Cambridge Semantics: The newest model of its Anzo Sensible data lake product provides a semantic layer to data on each ingestion and skim, so you can do on-demand preparation and analysis. It additionally has graph fashions to display the data evaluation visually.
Hitachi Vantara: Hitachi Vantara owns Pentaho, which first coined the time period “data lake.” Pentaho is recognized for its data integration tools beyond simply data lakes and gives integration with Hadoop, Spark, Kafka, and NoSQLto present safety, governance, integration, and data transformation.
Trifacta: Its Wrangler software uses AI and machine studying algorithms to automate and simplify the processing of data and interaction with the analysts or business consumer. It visually tracks and presents the lineage of data transformation steps for particular data sets and throughout a number of workflows.
Zaloni: Zaloni provides an enterprise data lake platform referred to as Zaloni Data Platform, which incorporates help for cloud and on-premises deployment, a management platform, data catalog, zones for data governance, and self-service data-prep instruments that cover end-to-end processing.
When to keep away from a data lake
A data lake is not for everyone. Some corporations might not need it, and it’d make things worse. For example, Hiskey says data lakes usually are not for real-time work. “If you are looking for real-time, up-to-date info, a data lake is not for you. It’s for historical data. You’re still going to need a fast, transactional system.”

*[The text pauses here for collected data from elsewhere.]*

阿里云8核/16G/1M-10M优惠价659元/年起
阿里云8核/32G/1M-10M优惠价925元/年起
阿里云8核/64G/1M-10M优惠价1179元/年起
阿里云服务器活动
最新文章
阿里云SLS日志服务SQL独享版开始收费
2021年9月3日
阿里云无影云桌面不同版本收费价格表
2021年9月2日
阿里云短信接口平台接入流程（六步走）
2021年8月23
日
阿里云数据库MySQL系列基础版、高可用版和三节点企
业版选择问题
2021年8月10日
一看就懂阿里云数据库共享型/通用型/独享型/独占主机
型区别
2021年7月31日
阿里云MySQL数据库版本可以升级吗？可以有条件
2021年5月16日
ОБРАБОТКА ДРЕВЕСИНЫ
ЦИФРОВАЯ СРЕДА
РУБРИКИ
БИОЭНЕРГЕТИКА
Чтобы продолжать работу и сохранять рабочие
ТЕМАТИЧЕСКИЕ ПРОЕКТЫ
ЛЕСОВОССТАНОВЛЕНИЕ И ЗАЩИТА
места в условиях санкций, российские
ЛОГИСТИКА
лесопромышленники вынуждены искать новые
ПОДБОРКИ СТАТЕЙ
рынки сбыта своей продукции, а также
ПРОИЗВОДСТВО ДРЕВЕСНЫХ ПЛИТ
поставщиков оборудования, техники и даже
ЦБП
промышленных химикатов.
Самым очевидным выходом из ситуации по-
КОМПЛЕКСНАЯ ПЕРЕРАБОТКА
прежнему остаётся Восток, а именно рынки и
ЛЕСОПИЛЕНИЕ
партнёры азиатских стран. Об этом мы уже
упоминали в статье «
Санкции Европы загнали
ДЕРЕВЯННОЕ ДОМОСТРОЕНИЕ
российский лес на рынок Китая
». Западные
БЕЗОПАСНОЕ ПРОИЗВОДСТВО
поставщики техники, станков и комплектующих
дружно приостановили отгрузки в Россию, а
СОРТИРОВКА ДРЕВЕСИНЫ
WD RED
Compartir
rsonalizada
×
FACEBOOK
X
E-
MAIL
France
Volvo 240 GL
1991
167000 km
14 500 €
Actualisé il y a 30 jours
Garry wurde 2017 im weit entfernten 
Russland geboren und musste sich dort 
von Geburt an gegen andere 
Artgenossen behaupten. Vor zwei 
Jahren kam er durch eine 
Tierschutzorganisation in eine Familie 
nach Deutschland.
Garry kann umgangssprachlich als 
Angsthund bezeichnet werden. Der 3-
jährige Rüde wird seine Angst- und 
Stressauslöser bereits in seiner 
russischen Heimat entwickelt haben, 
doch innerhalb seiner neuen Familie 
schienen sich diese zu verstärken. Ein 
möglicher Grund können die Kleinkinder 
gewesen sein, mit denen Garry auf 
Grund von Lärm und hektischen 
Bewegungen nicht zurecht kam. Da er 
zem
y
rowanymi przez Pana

Wilhelmy says some industries gained’t permit data lakes because of their unorganized nature. “There’s no strong data governance of random bits and files, and no one understands what governance processes are around the data lake. A prerequisite would be a strong data-governance position. The organization would have to be at an intermediate or advanced level of maturity to govern data processes in a data lake, from taking it in and cleaning it to passing it out to the organization.”

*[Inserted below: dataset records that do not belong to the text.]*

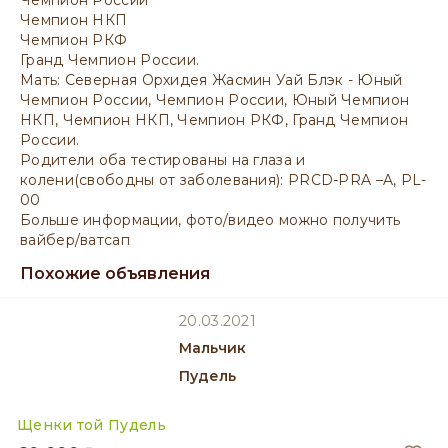
Чемпион России
Чемпион НКП
Чемпион РКФ
Гранд Чемпион России.
Мать: Северная Орхидея Жасмин Уай Блэк - Юный
Чемпион России, Чемпион России, Юный Чемпион
НКП, Чемпион НКП, Чемпион РКФ, Гранд Чемпион
России.
Родители оба тестированы на глаза и
колени(свободны от заболевания): PRCD-PRA –A, PL-
00
Больше информации, фото/видео можно получить
вайбер/ватсап
Похожие объявления
20.03.2021
мальчик
Пудель
Щенки той Пудель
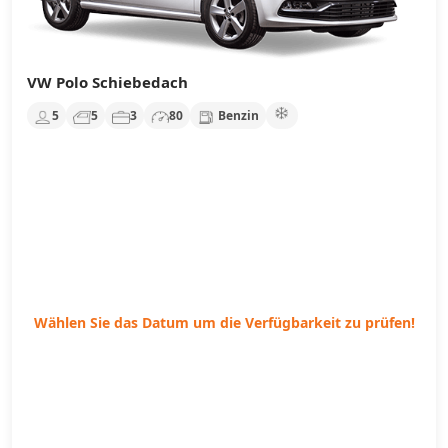
VW Polo Schiebedach
5
5
3
80
Benzin
Wählen Sie das Datum um die Verfügbarkeit zu prüfen!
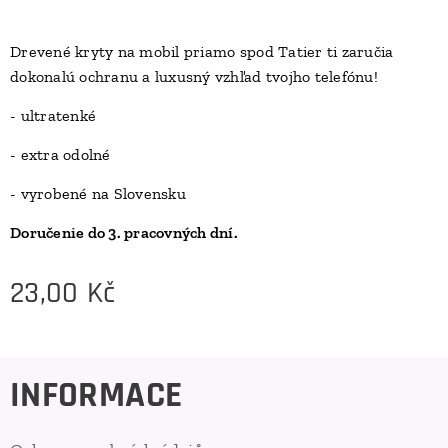
Drevené kryty na mobil priamo spod Tatier ti zaručia
dokonalú ochranu a luxusný vzhľad tvojho telefónu!
D
- ultratenké
- extra odolné
- vyrobené na Slovensku
Doručenie do 3. pracovných dní.
23,00
Kč
INFORMACE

And Joshua Greenbaum, principal analyst with Enterprise Purposes Consulting, doesn’t assume data lakes are a good concept at all. “In most cases, data lakes are a sign of laziness on the side of IT and not a case of strategic thinking. The laziness is ‘Let’s put our data in one place and think about it later,’” he says.

Greenbaum argues when you don’t know the problems you are attempting to unravel, you’re accumulating as many bricks as you possibly can because someday you need to construct something. “But if you don’t have a plan, all you have is a pile of bricks, and what if you need wooden beams? If you started with a design, you would know what you need to have.”

His cynicism comes from seeing this happen earlier than with data warehouses. “This is a movie we’ve seen before, with different actors but the plot is the same and the end is the same. You are going to waste a lot of money on a data lake like [you did on] a data warehouse if you don’t do it strategically,” stated Greenbaum.

A data lake with no function is an costly “just in case” strategy. But accomplished strategically, it’s a superb solution to store info that you simply need to analyze and act on in several ways over time—customer patterns, for example—because you didn’t course of it to the purpose the place it may be used solely do one factor, as in a typical data warehouse.